Kindle Formatting for Novels IV

I first design the beginning of each chapter. It makes my coding easier. I’ve seen several guides to formatting books for the Kindle, but as far as I can find, this is where my guide becomes of specific use for novelists. (Although much of this formatting applies to non-fiction as well.)

There’s about three or four more posts in this series. I’m really trying to make it easy, but if I lose you, I am available to format books for the Kindle. I’ll make an information page with pricing when I finish this series, but I really hope I can teach you to do it on your own. It’s fun!


The HTML allowed by Kindle is limited. You cannot choose your font. You can make it smaller, you can make it bigger, you can futz with it to make it looks like small caps, but unless you use an image file, you’re stuck with Kindle default font. The supported HTML is limited, too. You can manipulate the margins on the left side, but not on the right side.

Design Ideas

These images are taken from the print books, because they generally have better formatting than the ebooks, with the exception of the last example.
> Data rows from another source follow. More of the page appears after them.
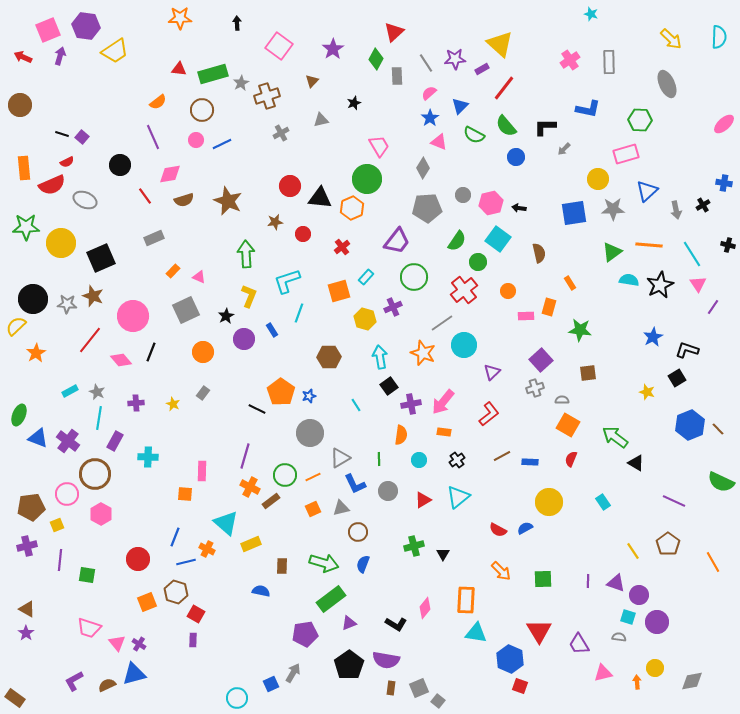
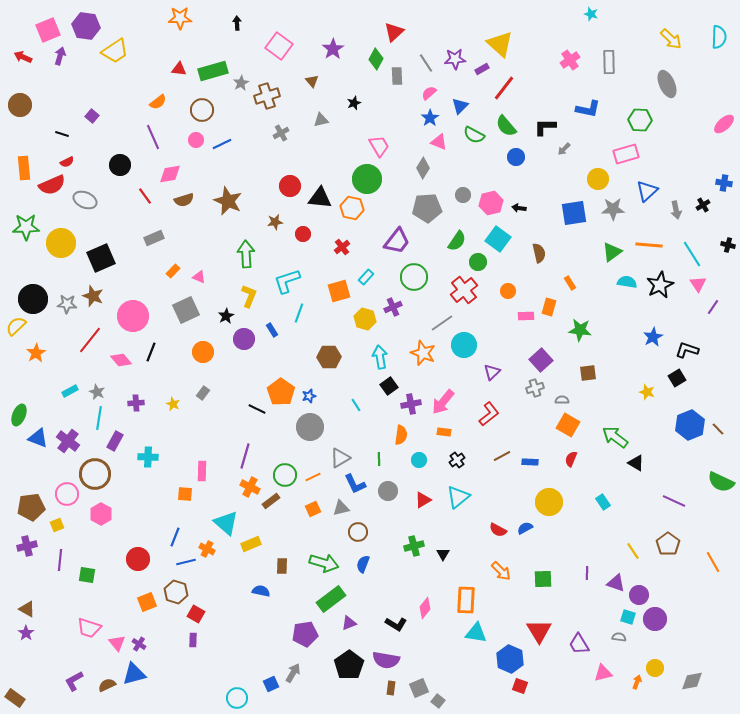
green rectangle at (213, 74): moved 3 px up
brown triangle at (312, 81): rotated 24 degrees counterclockwise
purple square at (82, 137): moved 10 px right, 21 px up
orange hexagon at (352, 208): rotated 25 degrees counterclockwise
cyan semicircle at (629, 280): moved 2 px left, 2 px down
gray circle at (310, 433): moved 6 px up
purple line at (588, 581): moved 1 px left, 8 px up
purple circle at (657, 622): moved 2 px left, 3 px up
orange arrow at (637, 682): rotated 24 degrees clockwise
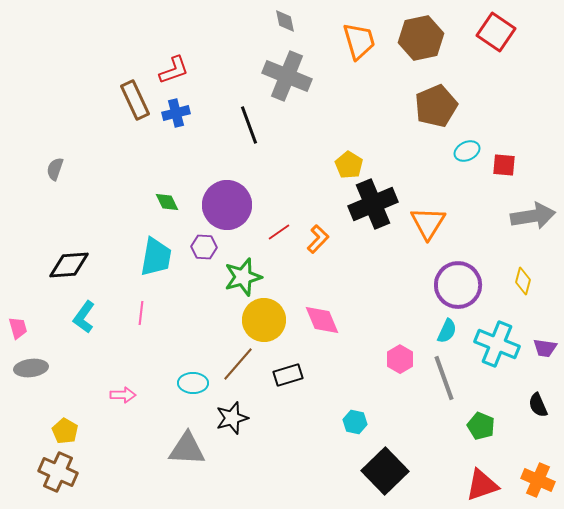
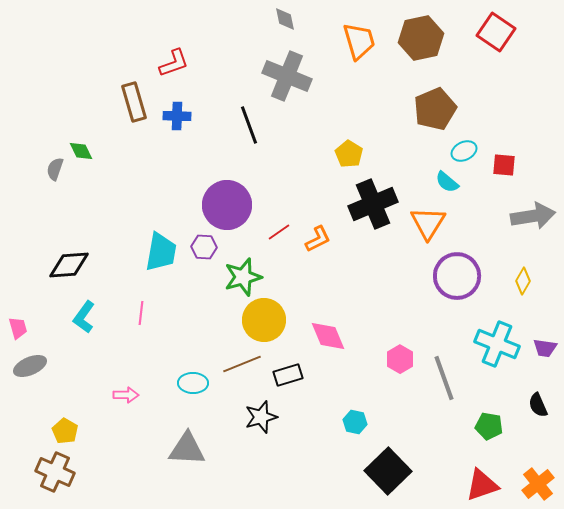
gray diamond at (285, 21): moved 2 px up
red L-shape at (174, 70): moved 7 px up
brown rectangle at (135, 100): moved 1 px left, 2 px down; rotated 9 degrees clockwise
brown pentagon at (436, 106): moved 1 px left, 3 px down
blue cross at (176, 113): moved 1 px right, 3 px down; rotated 16 degrees clockwise
cyan ellipse at (467, 151): moved 3 px left
yellow pentagon at (349, 165): moved 11 px up
green diamond at (167, 202): moved 86 px left, 51 px up
orange L-shape at (318, 239): rotated 20 degrees clockwise
cyan trapezoid at (156, 257): moved 5 px right, 5 px up
yellow diamond at (523, 281): rotated 16 degrees clockwise
purple circle at (458, 285): moved 1 px left, 9 px up
pink diamond at (322, 320): moved 6 px right, 16 px down
cyan semicircle at (447, 331): moved 149 px up; rotated 105 degrees clockwise
brown line at (238, 364): moved 4 px right; rotated 27 degrees clockwise
gray ellipse at (31, 368): moved 1 px left, 2 px up; rotated 16 degrees counterclockwise
pink arrow at (123, 395): moved 3 px right
black star at (232, 418): moved 29 px right, 1 px up
green pentagon at (481, 426): moved 8 px right; rotated 12 degrees counterclockwise
black square at (385, 471): moved 3 px right
brown cross at (58, 472): moved 3 px left
orange cross at (538, 480): moved 4 px down; rotated 28 degrees clockwise
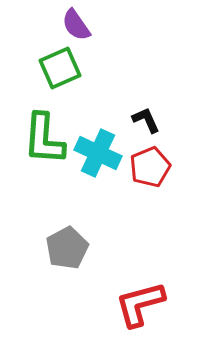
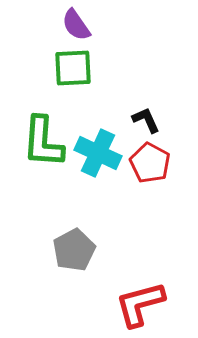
green square: moved 13 px right; rotated 21 degrees clockwise
green L-shape: moved 1 px left, 3 px down
red pentagon: moved 4 px up; rotated 21 degrees counterclockwise
gray pentagon: moved 7 px right, 2 px down
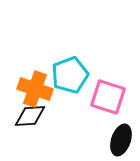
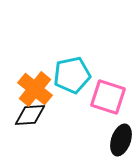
cyan pentagon: moved 2 px right; rotated 9 degrees clockwise
orange cross: rotated 20 degrees clockwise
black diamond: moved 1 px up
(Frostbite by Richelle Mead: Razorbill)

I love this formatting. The “One” has a regular cap “O” then small caps for “ne.” The backdrop “VA” is VERY beautiful. (Yes, I’m gaga over this simple thing, and if when I get published by New York, I will fly to NY and kiss the book designer if they do something this beautiful for me. It’s on my dream list.) For the Kindle, you’d have to create this image with Gimp or Photoshop or somesuch. You’d have to create a separate image for each chapter heading, and be sure to save as .jpg and compress them a bit.

There’s a lot of detail to admire in this book. The first five words are small caps. Also note the chapter starts with an up cap—one of the few up caps I like—which could be created by an image file or tags:


upcap The up cap appears often in Kindle design as seen in the picture on the right. To me, this looks lazy and boring. No small caps, no italics, no first-line or first-few-words formatting, no nothing. Except one weird, slightly-taller letter. This was fairly standard for awhile, but New York is starting to design their ebooks with as much care as they design their print books, thank goodness.

(Abraham Lincoln: Vampire Hunter by Seth Grahame-Smith:
Grand Central Publishing)

Okay, wow, this is another beautiful example of book design. Look at all that typography! I would probably use <h3> tags for the “ONE,” an image file for the separator, <h1> tags for “Exceptional Child,” a blockquote for the quote, centered, italicized text for the attribution, a centered and bold Roman numeral, and a drop cap image.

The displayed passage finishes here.